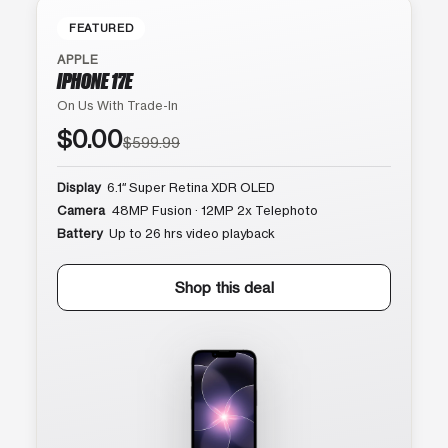
FEATURED
APPLE
IPHONE 17E
On Us With Trade-In
$0.00
$599.99
Display
6.1″ Super Retina XDR OLED
Camera
48MP Fusion · 12MP 2x Telephoto
Battery
Up to 26 hrs video playback
Shop this deal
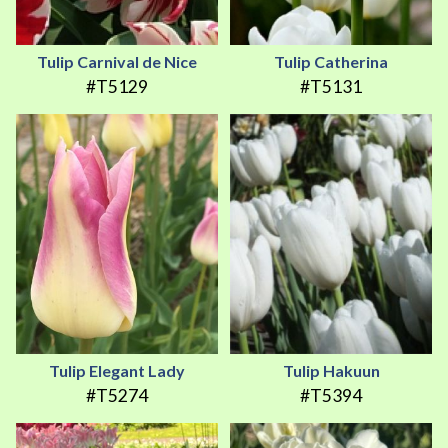
Tulip Carnival de Nice
Tulip Catherina
#T5129
#T5131
Tulip Elegant Lady
Tulip Hakuun
#T5274
#T5394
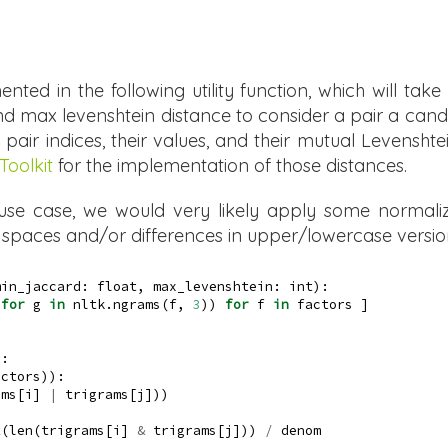
ted in the following utility function, which will take 
 max levenshtein distance to consider a pair a candidat
pair indices, their values, and their mutual Levensht
Toolkit
for the implementation of those distances.
 use case, we would very likely apply some normaliz
r spaces and/or differences in upper/lowercase versio
min_jaccard: 
float
, max_levenshtein: 
int
):
 
for
 g 
in
 nltk.ngrams(f, 
3
)) 
for
 f 
in
 factors ]
):
actors)):
ams[i] 
|
 trigrams[j]))
t
(
len
(trigrams[i] 
&
 trigrams[j])) 
/
 denom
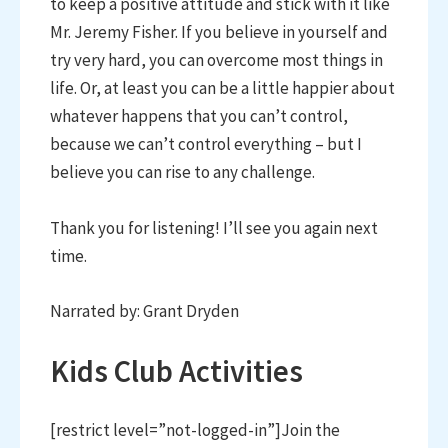
to keep a positive attitude and stick with it like
Mr. Jeremy Fisher. If you believe in yourself and
try very hard, you can overcome most things in
life. Or, at least you can be a little happier about
whatever happens that you can’t control,
because we can’t control everything – but I
believe you can rise to any challenge.
Thank you for listening! I’ll see you again next
time.
Narrated by: Grant Dryden
Kids Club Activities
[restrict level=”not-logged-in”]Join the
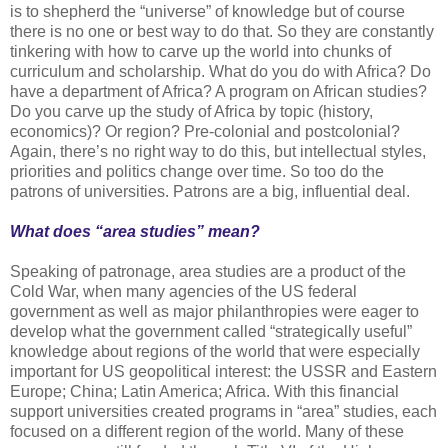
is to shepherd the “universe” of knowledge but of course
there is no one or best way to do that. So they are constantly
tinkering with how to carve up the world into chunks of
curriculum and scholarship. What do you do with Africa? Do
have a department of Africa? A program on African studies?
Do you carve up the study of Africa by topic (history,
economics)? Or region? Pre-colonial and postcolonial?
Again, there’s no right way to do this, but intellectual styles,
priorities and politics change over time. So too do the
patrons of universities. Patrons are a big, influential deal.
What does “area studies” mean?
Speaking of patronage, area studies are a product of the
Cold War, when many agencies of the US federal
government as well as major philanthropies were eager to
develop what the government called “strategically useful”
knowledge about regions of the world that were especially
important for US geopolitical interest: the USSR and Eastern
Europe; China; Latin America; Africa. With this financial
support universities created programs in “area” studies, each
focused on a different region of the world. Many of these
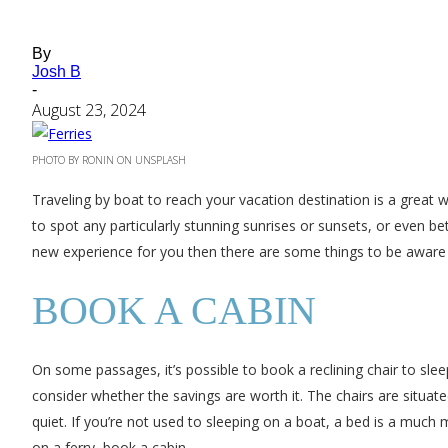
By
Josh B
-
August 23, 2024
PHOTO BY RONIN ON UNSPLASH
Traveling by boat to reach your vacation destination is a great w
to spot any particularly stunning sunrises or sunsets, or even bett
new experience for you then there are some things to be aware 
BOOK A CABIN
On some passages, it’s possible to book a reclining chair to sleep
consider whether the savings are worth it. The chairs are situate
quiet. If you’re not used to sleeping on a boat, a bed is a much 
on a ferry, book a cabin.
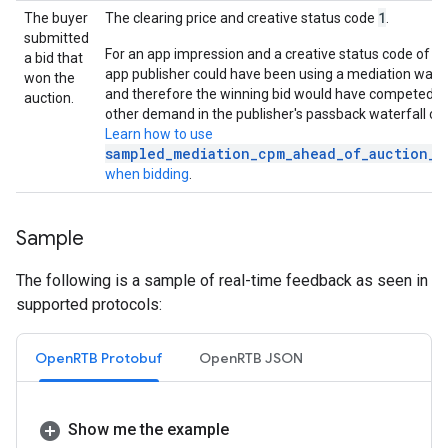
1
The buyer
The clearing price and creative status code
.
submitted
8
For an app impression and a creative status code of
a bid that
app publisher could have been using a mediation water
won the
and therefore the winning bid would have competed a
auction.
other demand in the publisher's passback waterfall cha
Learn how to use
sampled_mediation_cpm_ahead_of_auction_w
when bidding
.
Sample
The following is a sample of real-time feedback as seen in
supported protocols:
OpenRTB Protobuf
OpenRTB JSON
Show me the example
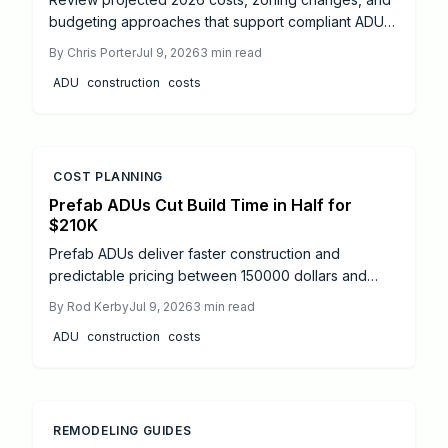
budgeting approaches that support compliant ADU
projects and stronger property value.
By
Chris Porter
Jul 9, 2026
3
min read
ADU
construction
costs
COST PLANNING
Prefab ADUs Cut Build Time in Half for
$210K
Prefab ADUs deliver faster construction and
predictable pricing between 150000 dollars and
275000 dollars. Streamlined permits and
By
Rod Kerby
Jul 9, 2026
3
min read
professional installation create added living space
ADU
construction
costs
with strong return potential.
REMODELING GUIDES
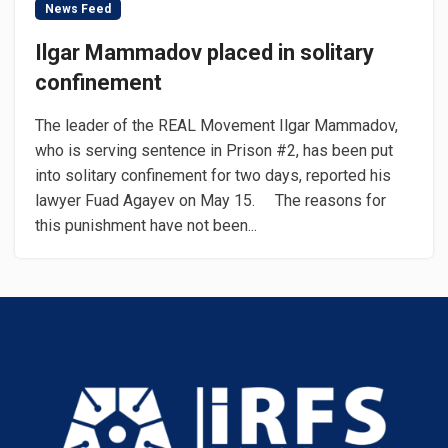
News Feed
Ilgar Mammadov placed in solitary
confinement
The leader of the REAL Movement Ilgar Mammadov,
who is serving sentence in Prison #2, has been put
into solitary confinement for two days, reported his
lawyer Fuad Agayev on May 15. The reasons for
this punishment have not been...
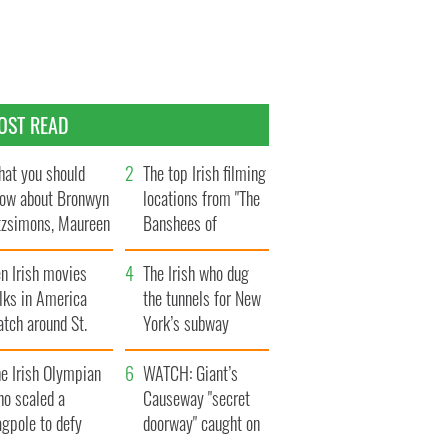
OST READ
at you should
The top Irish filming
ow about Bronwyn
locations from "The
tzsimons, Maureen
Banshees of
Hara’s daughter
Inisherin"
n Irish movies
The Irish who dug
lks in America
the tunnels for New
tch around St.
York’s subway
trick’s Day
system
e Irish Olympian
WATCH: Giant’s
ho scaled a
Causeway "secret
agpole to defy
doorway" caught on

What you have to do:
Using the data above, output the line that has "use case, we", the line that has "new experience for", and whatever lines fall between, each exactly as it stands and without pictures.

Answer for this exercise:
 use case, we would very likely apply some normaliz
r spaces and/or differences in upper/lowercase versio
min_jaccard: 
float
, max_levenshtein: 
int
):
 
for
 g 
in
 nltk.ngrams(f, 
3
)) 
for
 f 
in
 factors ]
):
actors)):
ams[i] 
|
 trigrams[j]))
t
(
len
(trigrams[i] 
&
 trigrams[j])) 
/
 denom
to keep a positive attitude and stick with it like
Mr. Jeremy Fisher. If you believe in yourself and
try very hard, you can overcome most things in
life. Or, at least you can be a little happier about
whatever happens that you can’t control,
because we can’t control everything – but I
believe you can rise to any challenge.
Thank you for listening! I’ll see you again next
time.
Narrated by: Grant Dryden
Kids Club Activities
[restrict level=”not-logged-in”]Join the
is to shepherd the “universe” of knowledge but of course
there is no one or best way to do that. So they are constantly
tinkering with how to carve up the world into chunks of
curriculum and scholarship. What do you do with Africa? Do
have a department of Africa? A program on African studies?
Do you carve up the study of Africa by topic (history,
economics)? Or region? Pre-colonial and postcolonial?
Again, there’s no right way to do this, but intellectual styles,
priorities and politics change over time. So too do the
patrons of universities. Patrons are a big, influential deal.
What does “area studies” mean?
Speaking of patronage, area studies are a product of the
Cold War, when many agencies of the US federal
government as well as major philanthropies were eager to
develop what the government called “strategically useful”
knowledge about regions of the world that were especially
important for US geopolitical interest: the USSR and Eastern
Europe; China; Latin America; Africa. With this financial
support universities created programs in “area” studies, each
focused on a different region of the world. Many of these
By
Josh B
-
August 23, 2024
PHOTO BY RONIN ON UNSPLASH
Traveling by boat to reach your vacation destination is a great w
to spot any particularly stunning sunrises or sunsets, or even bett
new experience for you then there are some things to be aware 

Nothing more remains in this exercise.